Project 5: Bayesian Spam Filter
Build a naive Bayes spam filter that classifies emails by word evidence.
Project Overview
| Attribute | Value |
|---|---|
| Difficulty | Level 2: Intermediate |
| Time Estimate | Weekend |
| Main Language | Python |
| Alternative Languages | JavaScript, C++ |
| Knowledge Area | Probability and statistics |
| Tools | CLI, text dataset |
| Main Book | “Pattern Recognition and Machine Learning” by Bishop |
What you’ll build: A classifier that labels messages as spam or not using Bayes’ rule.
Why it teaches math: You must compute conditional probabilities and combine evidence logically.
Core challenges you’ll face:
- Tokenizing text consistently
- Computing probabilities with smoothing
- Evaluating accuracy and false positives
Real World Outcome
You will train on a small dataset and classify new messages with confidence scores.
Example Output:
$ python spam_filter.py --train data/ --test sample.txt
Spam probability: 0.94
Classification: SPAM
Verification steps:
- Test against known labeled messages
- Measure precision and recall
The Core Question You’re Answering
“How do you combine multiple pieces of evidence into a single probability?”
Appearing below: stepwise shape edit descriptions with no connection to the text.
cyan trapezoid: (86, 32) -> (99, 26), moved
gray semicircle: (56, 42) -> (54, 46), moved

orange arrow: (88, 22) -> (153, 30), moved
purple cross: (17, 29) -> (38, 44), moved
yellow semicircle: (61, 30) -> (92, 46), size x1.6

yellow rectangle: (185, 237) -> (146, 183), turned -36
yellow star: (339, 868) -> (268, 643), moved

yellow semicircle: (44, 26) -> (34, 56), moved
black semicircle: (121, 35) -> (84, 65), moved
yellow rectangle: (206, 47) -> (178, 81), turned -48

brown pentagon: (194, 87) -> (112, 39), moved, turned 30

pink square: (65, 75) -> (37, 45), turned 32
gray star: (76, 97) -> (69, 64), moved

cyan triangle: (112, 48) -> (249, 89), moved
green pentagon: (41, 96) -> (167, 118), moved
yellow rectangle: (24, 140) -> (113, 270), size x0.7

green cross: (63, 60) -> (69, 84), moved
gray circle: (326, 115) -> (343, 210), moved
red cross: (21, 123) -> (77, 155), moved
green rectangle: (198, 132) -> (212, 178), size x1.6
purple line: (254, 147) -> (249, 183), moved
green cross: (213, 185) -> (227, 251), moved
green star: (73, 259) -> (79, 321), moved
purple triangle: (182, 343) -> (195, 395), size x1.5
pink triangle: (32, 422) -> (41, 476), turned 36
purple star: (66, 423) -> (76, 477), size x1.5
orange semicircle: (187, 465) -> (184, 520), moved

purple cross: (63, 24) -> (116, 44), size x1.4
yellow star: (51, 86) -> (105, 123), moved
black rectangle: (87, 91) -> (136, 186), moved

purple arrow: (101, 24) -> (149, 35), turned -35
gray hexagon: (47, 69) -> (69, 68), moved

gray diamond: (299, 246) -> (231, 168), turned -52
This is Bayes’ rule in practice.
Concepts You Must Understand First
Stop and research these before coding:
- Bayes’ theorem
-
How do you compute P(spam words)? - Book Reference: “Pattern Recognition and Machine Learning” by Bishop, Ch. 1
-
- Conditional independence
- Why does naive Bayes assume word independence?
- Book Reference: “Pattern Recognition and Machine Learning” by Bishop, Ch. 4
- Smoothing
- Why do you need Laplace smoothing for rare words?
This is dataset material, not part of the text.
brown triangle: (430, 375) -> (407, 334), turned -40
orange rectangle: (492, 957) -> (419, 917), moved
- Book Reference: “Speech and Language Processing” by Jurafsky & Martin, Ch. 4
Questions to Guide Your Design
- Feature choice
- Will you use word counts or binary presence?
- How will you handle stop words?
- Evaluation
- How will you split training and test data?
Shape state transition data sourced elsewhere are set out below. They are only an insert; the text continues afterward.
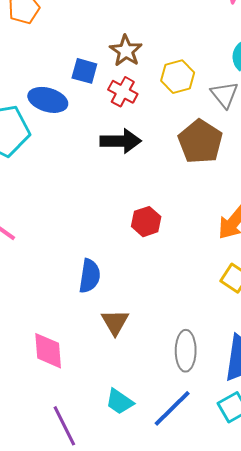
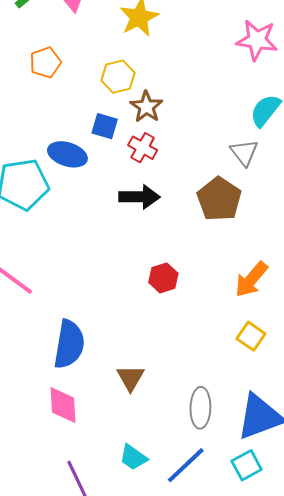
yellow hexagon: (178, 77) -> (118, 77), moved
blue semicircle: (90, 276) -> (69, 344), moved, size x1.4

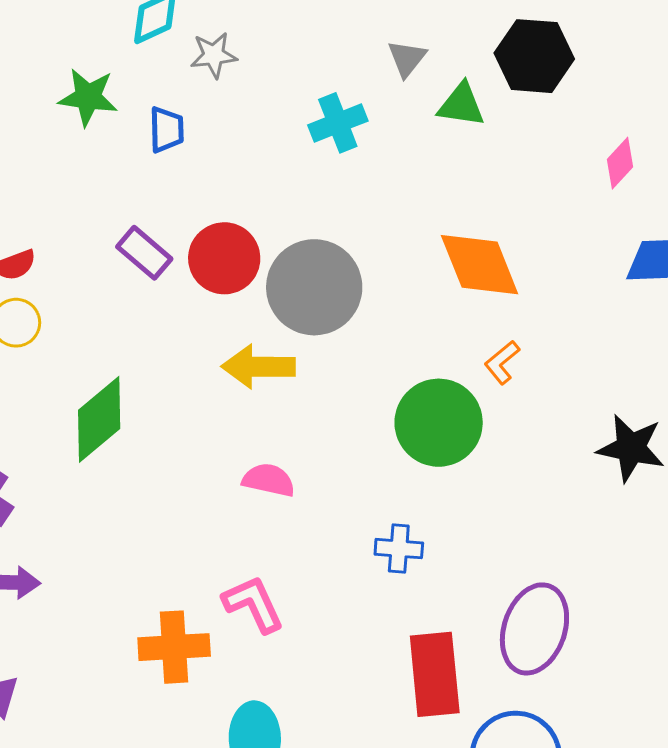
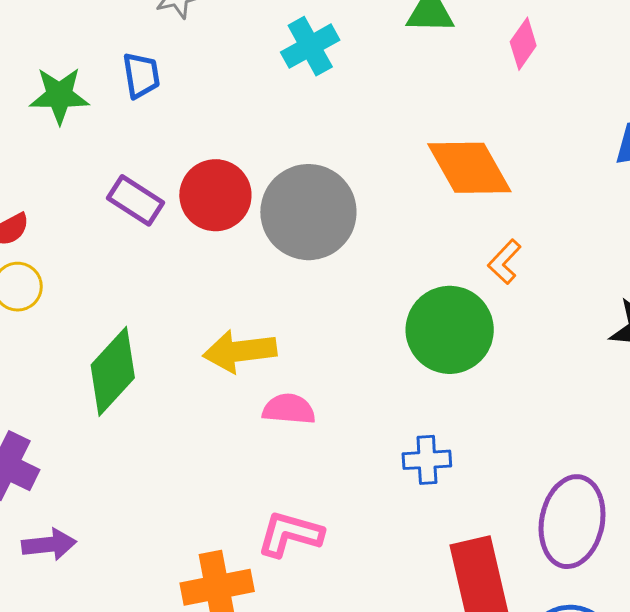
green star: (88, 97) -> (59, 96), moved
pink diamond: (620, 163) -> (523, 44), moved
yellow arrow: (258, 367) -> (240, 351), moved
pink L-shape: (253, 604) -> (290, 534), turned -42

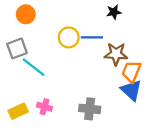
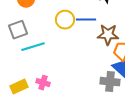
cyan line: (33, 67) -> (33, 47), turned -55
gray cross: (90, 109) -> (110, 82), moved

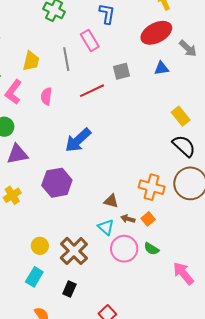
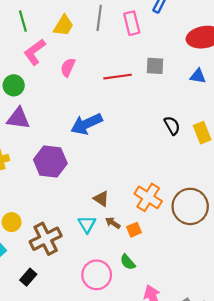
gray line: (66, 59) -> (99, 18), moved
black semicircle: (184, 146) -> (172, 126), moved, size x0.7
pink circle: (124, 249) -> (97, 275), moved

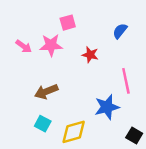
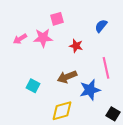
pink arrow: (24, 46) -> (20, 39), turned 112
brown arrow: (46, 92) -> (67, 77), moved
cyan square: (43, 124) -> (33, 86), moved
- Which metric matters most for spam filtering?
Thinking Exercise
Bayes by Hand
Given word “free” appears in 30% of spam and 2% of non-spam, compute how it changes the spam probability.
Questions while working:
- Why can a rare word be strong evidence?
- How does prior probability affect the result?
The Interview Questions They’ll Ask
Prepare to answer these:
- “What is Bayes’ theorem?”
- “Why does naive Bayes work well for text?”
- “What is Laplace smoothing?”
- “What is the difference between precision and recall?”
- “How do you handle unseen words?”
Hints in Layers
Hint 1: Starting Point Start with word counts and compute class probabilities.
Hint 2: Next Level Use log probabilities to avoid underflow.
Hint 3: Technical Details Apply Laplace smoothing to every word count.
Hint 4: Tools/Debugging Inspect top weighted words for each class to validate logic.
Books That Will Help
| Topic | Book | Chapter |
|---|---|---|
| Bayes’ theorem | “Pattern Recognition and Machine Learning” by Bishop | Ch. 1 |
| Naive Bayes | “Pattern Recognition and Machine Learning” by Bishop | Ch. 4 |
| Smoothing | “Speech and Language Processing” by Jurafsky & Martin | Ch. 4 |
Implementation Hints
- Use log sums to keep numeric stability.
- Keep a vocabulary size cap to avoid noise.
- Track confusion matrix for evaluation.
Learning Milestones
- First milestone: You can compute spam probabilities for test messages.
- Second milestone: You can measure precision and recall.
- Final milestone: You can explain why naive Bayes works despite assumptions.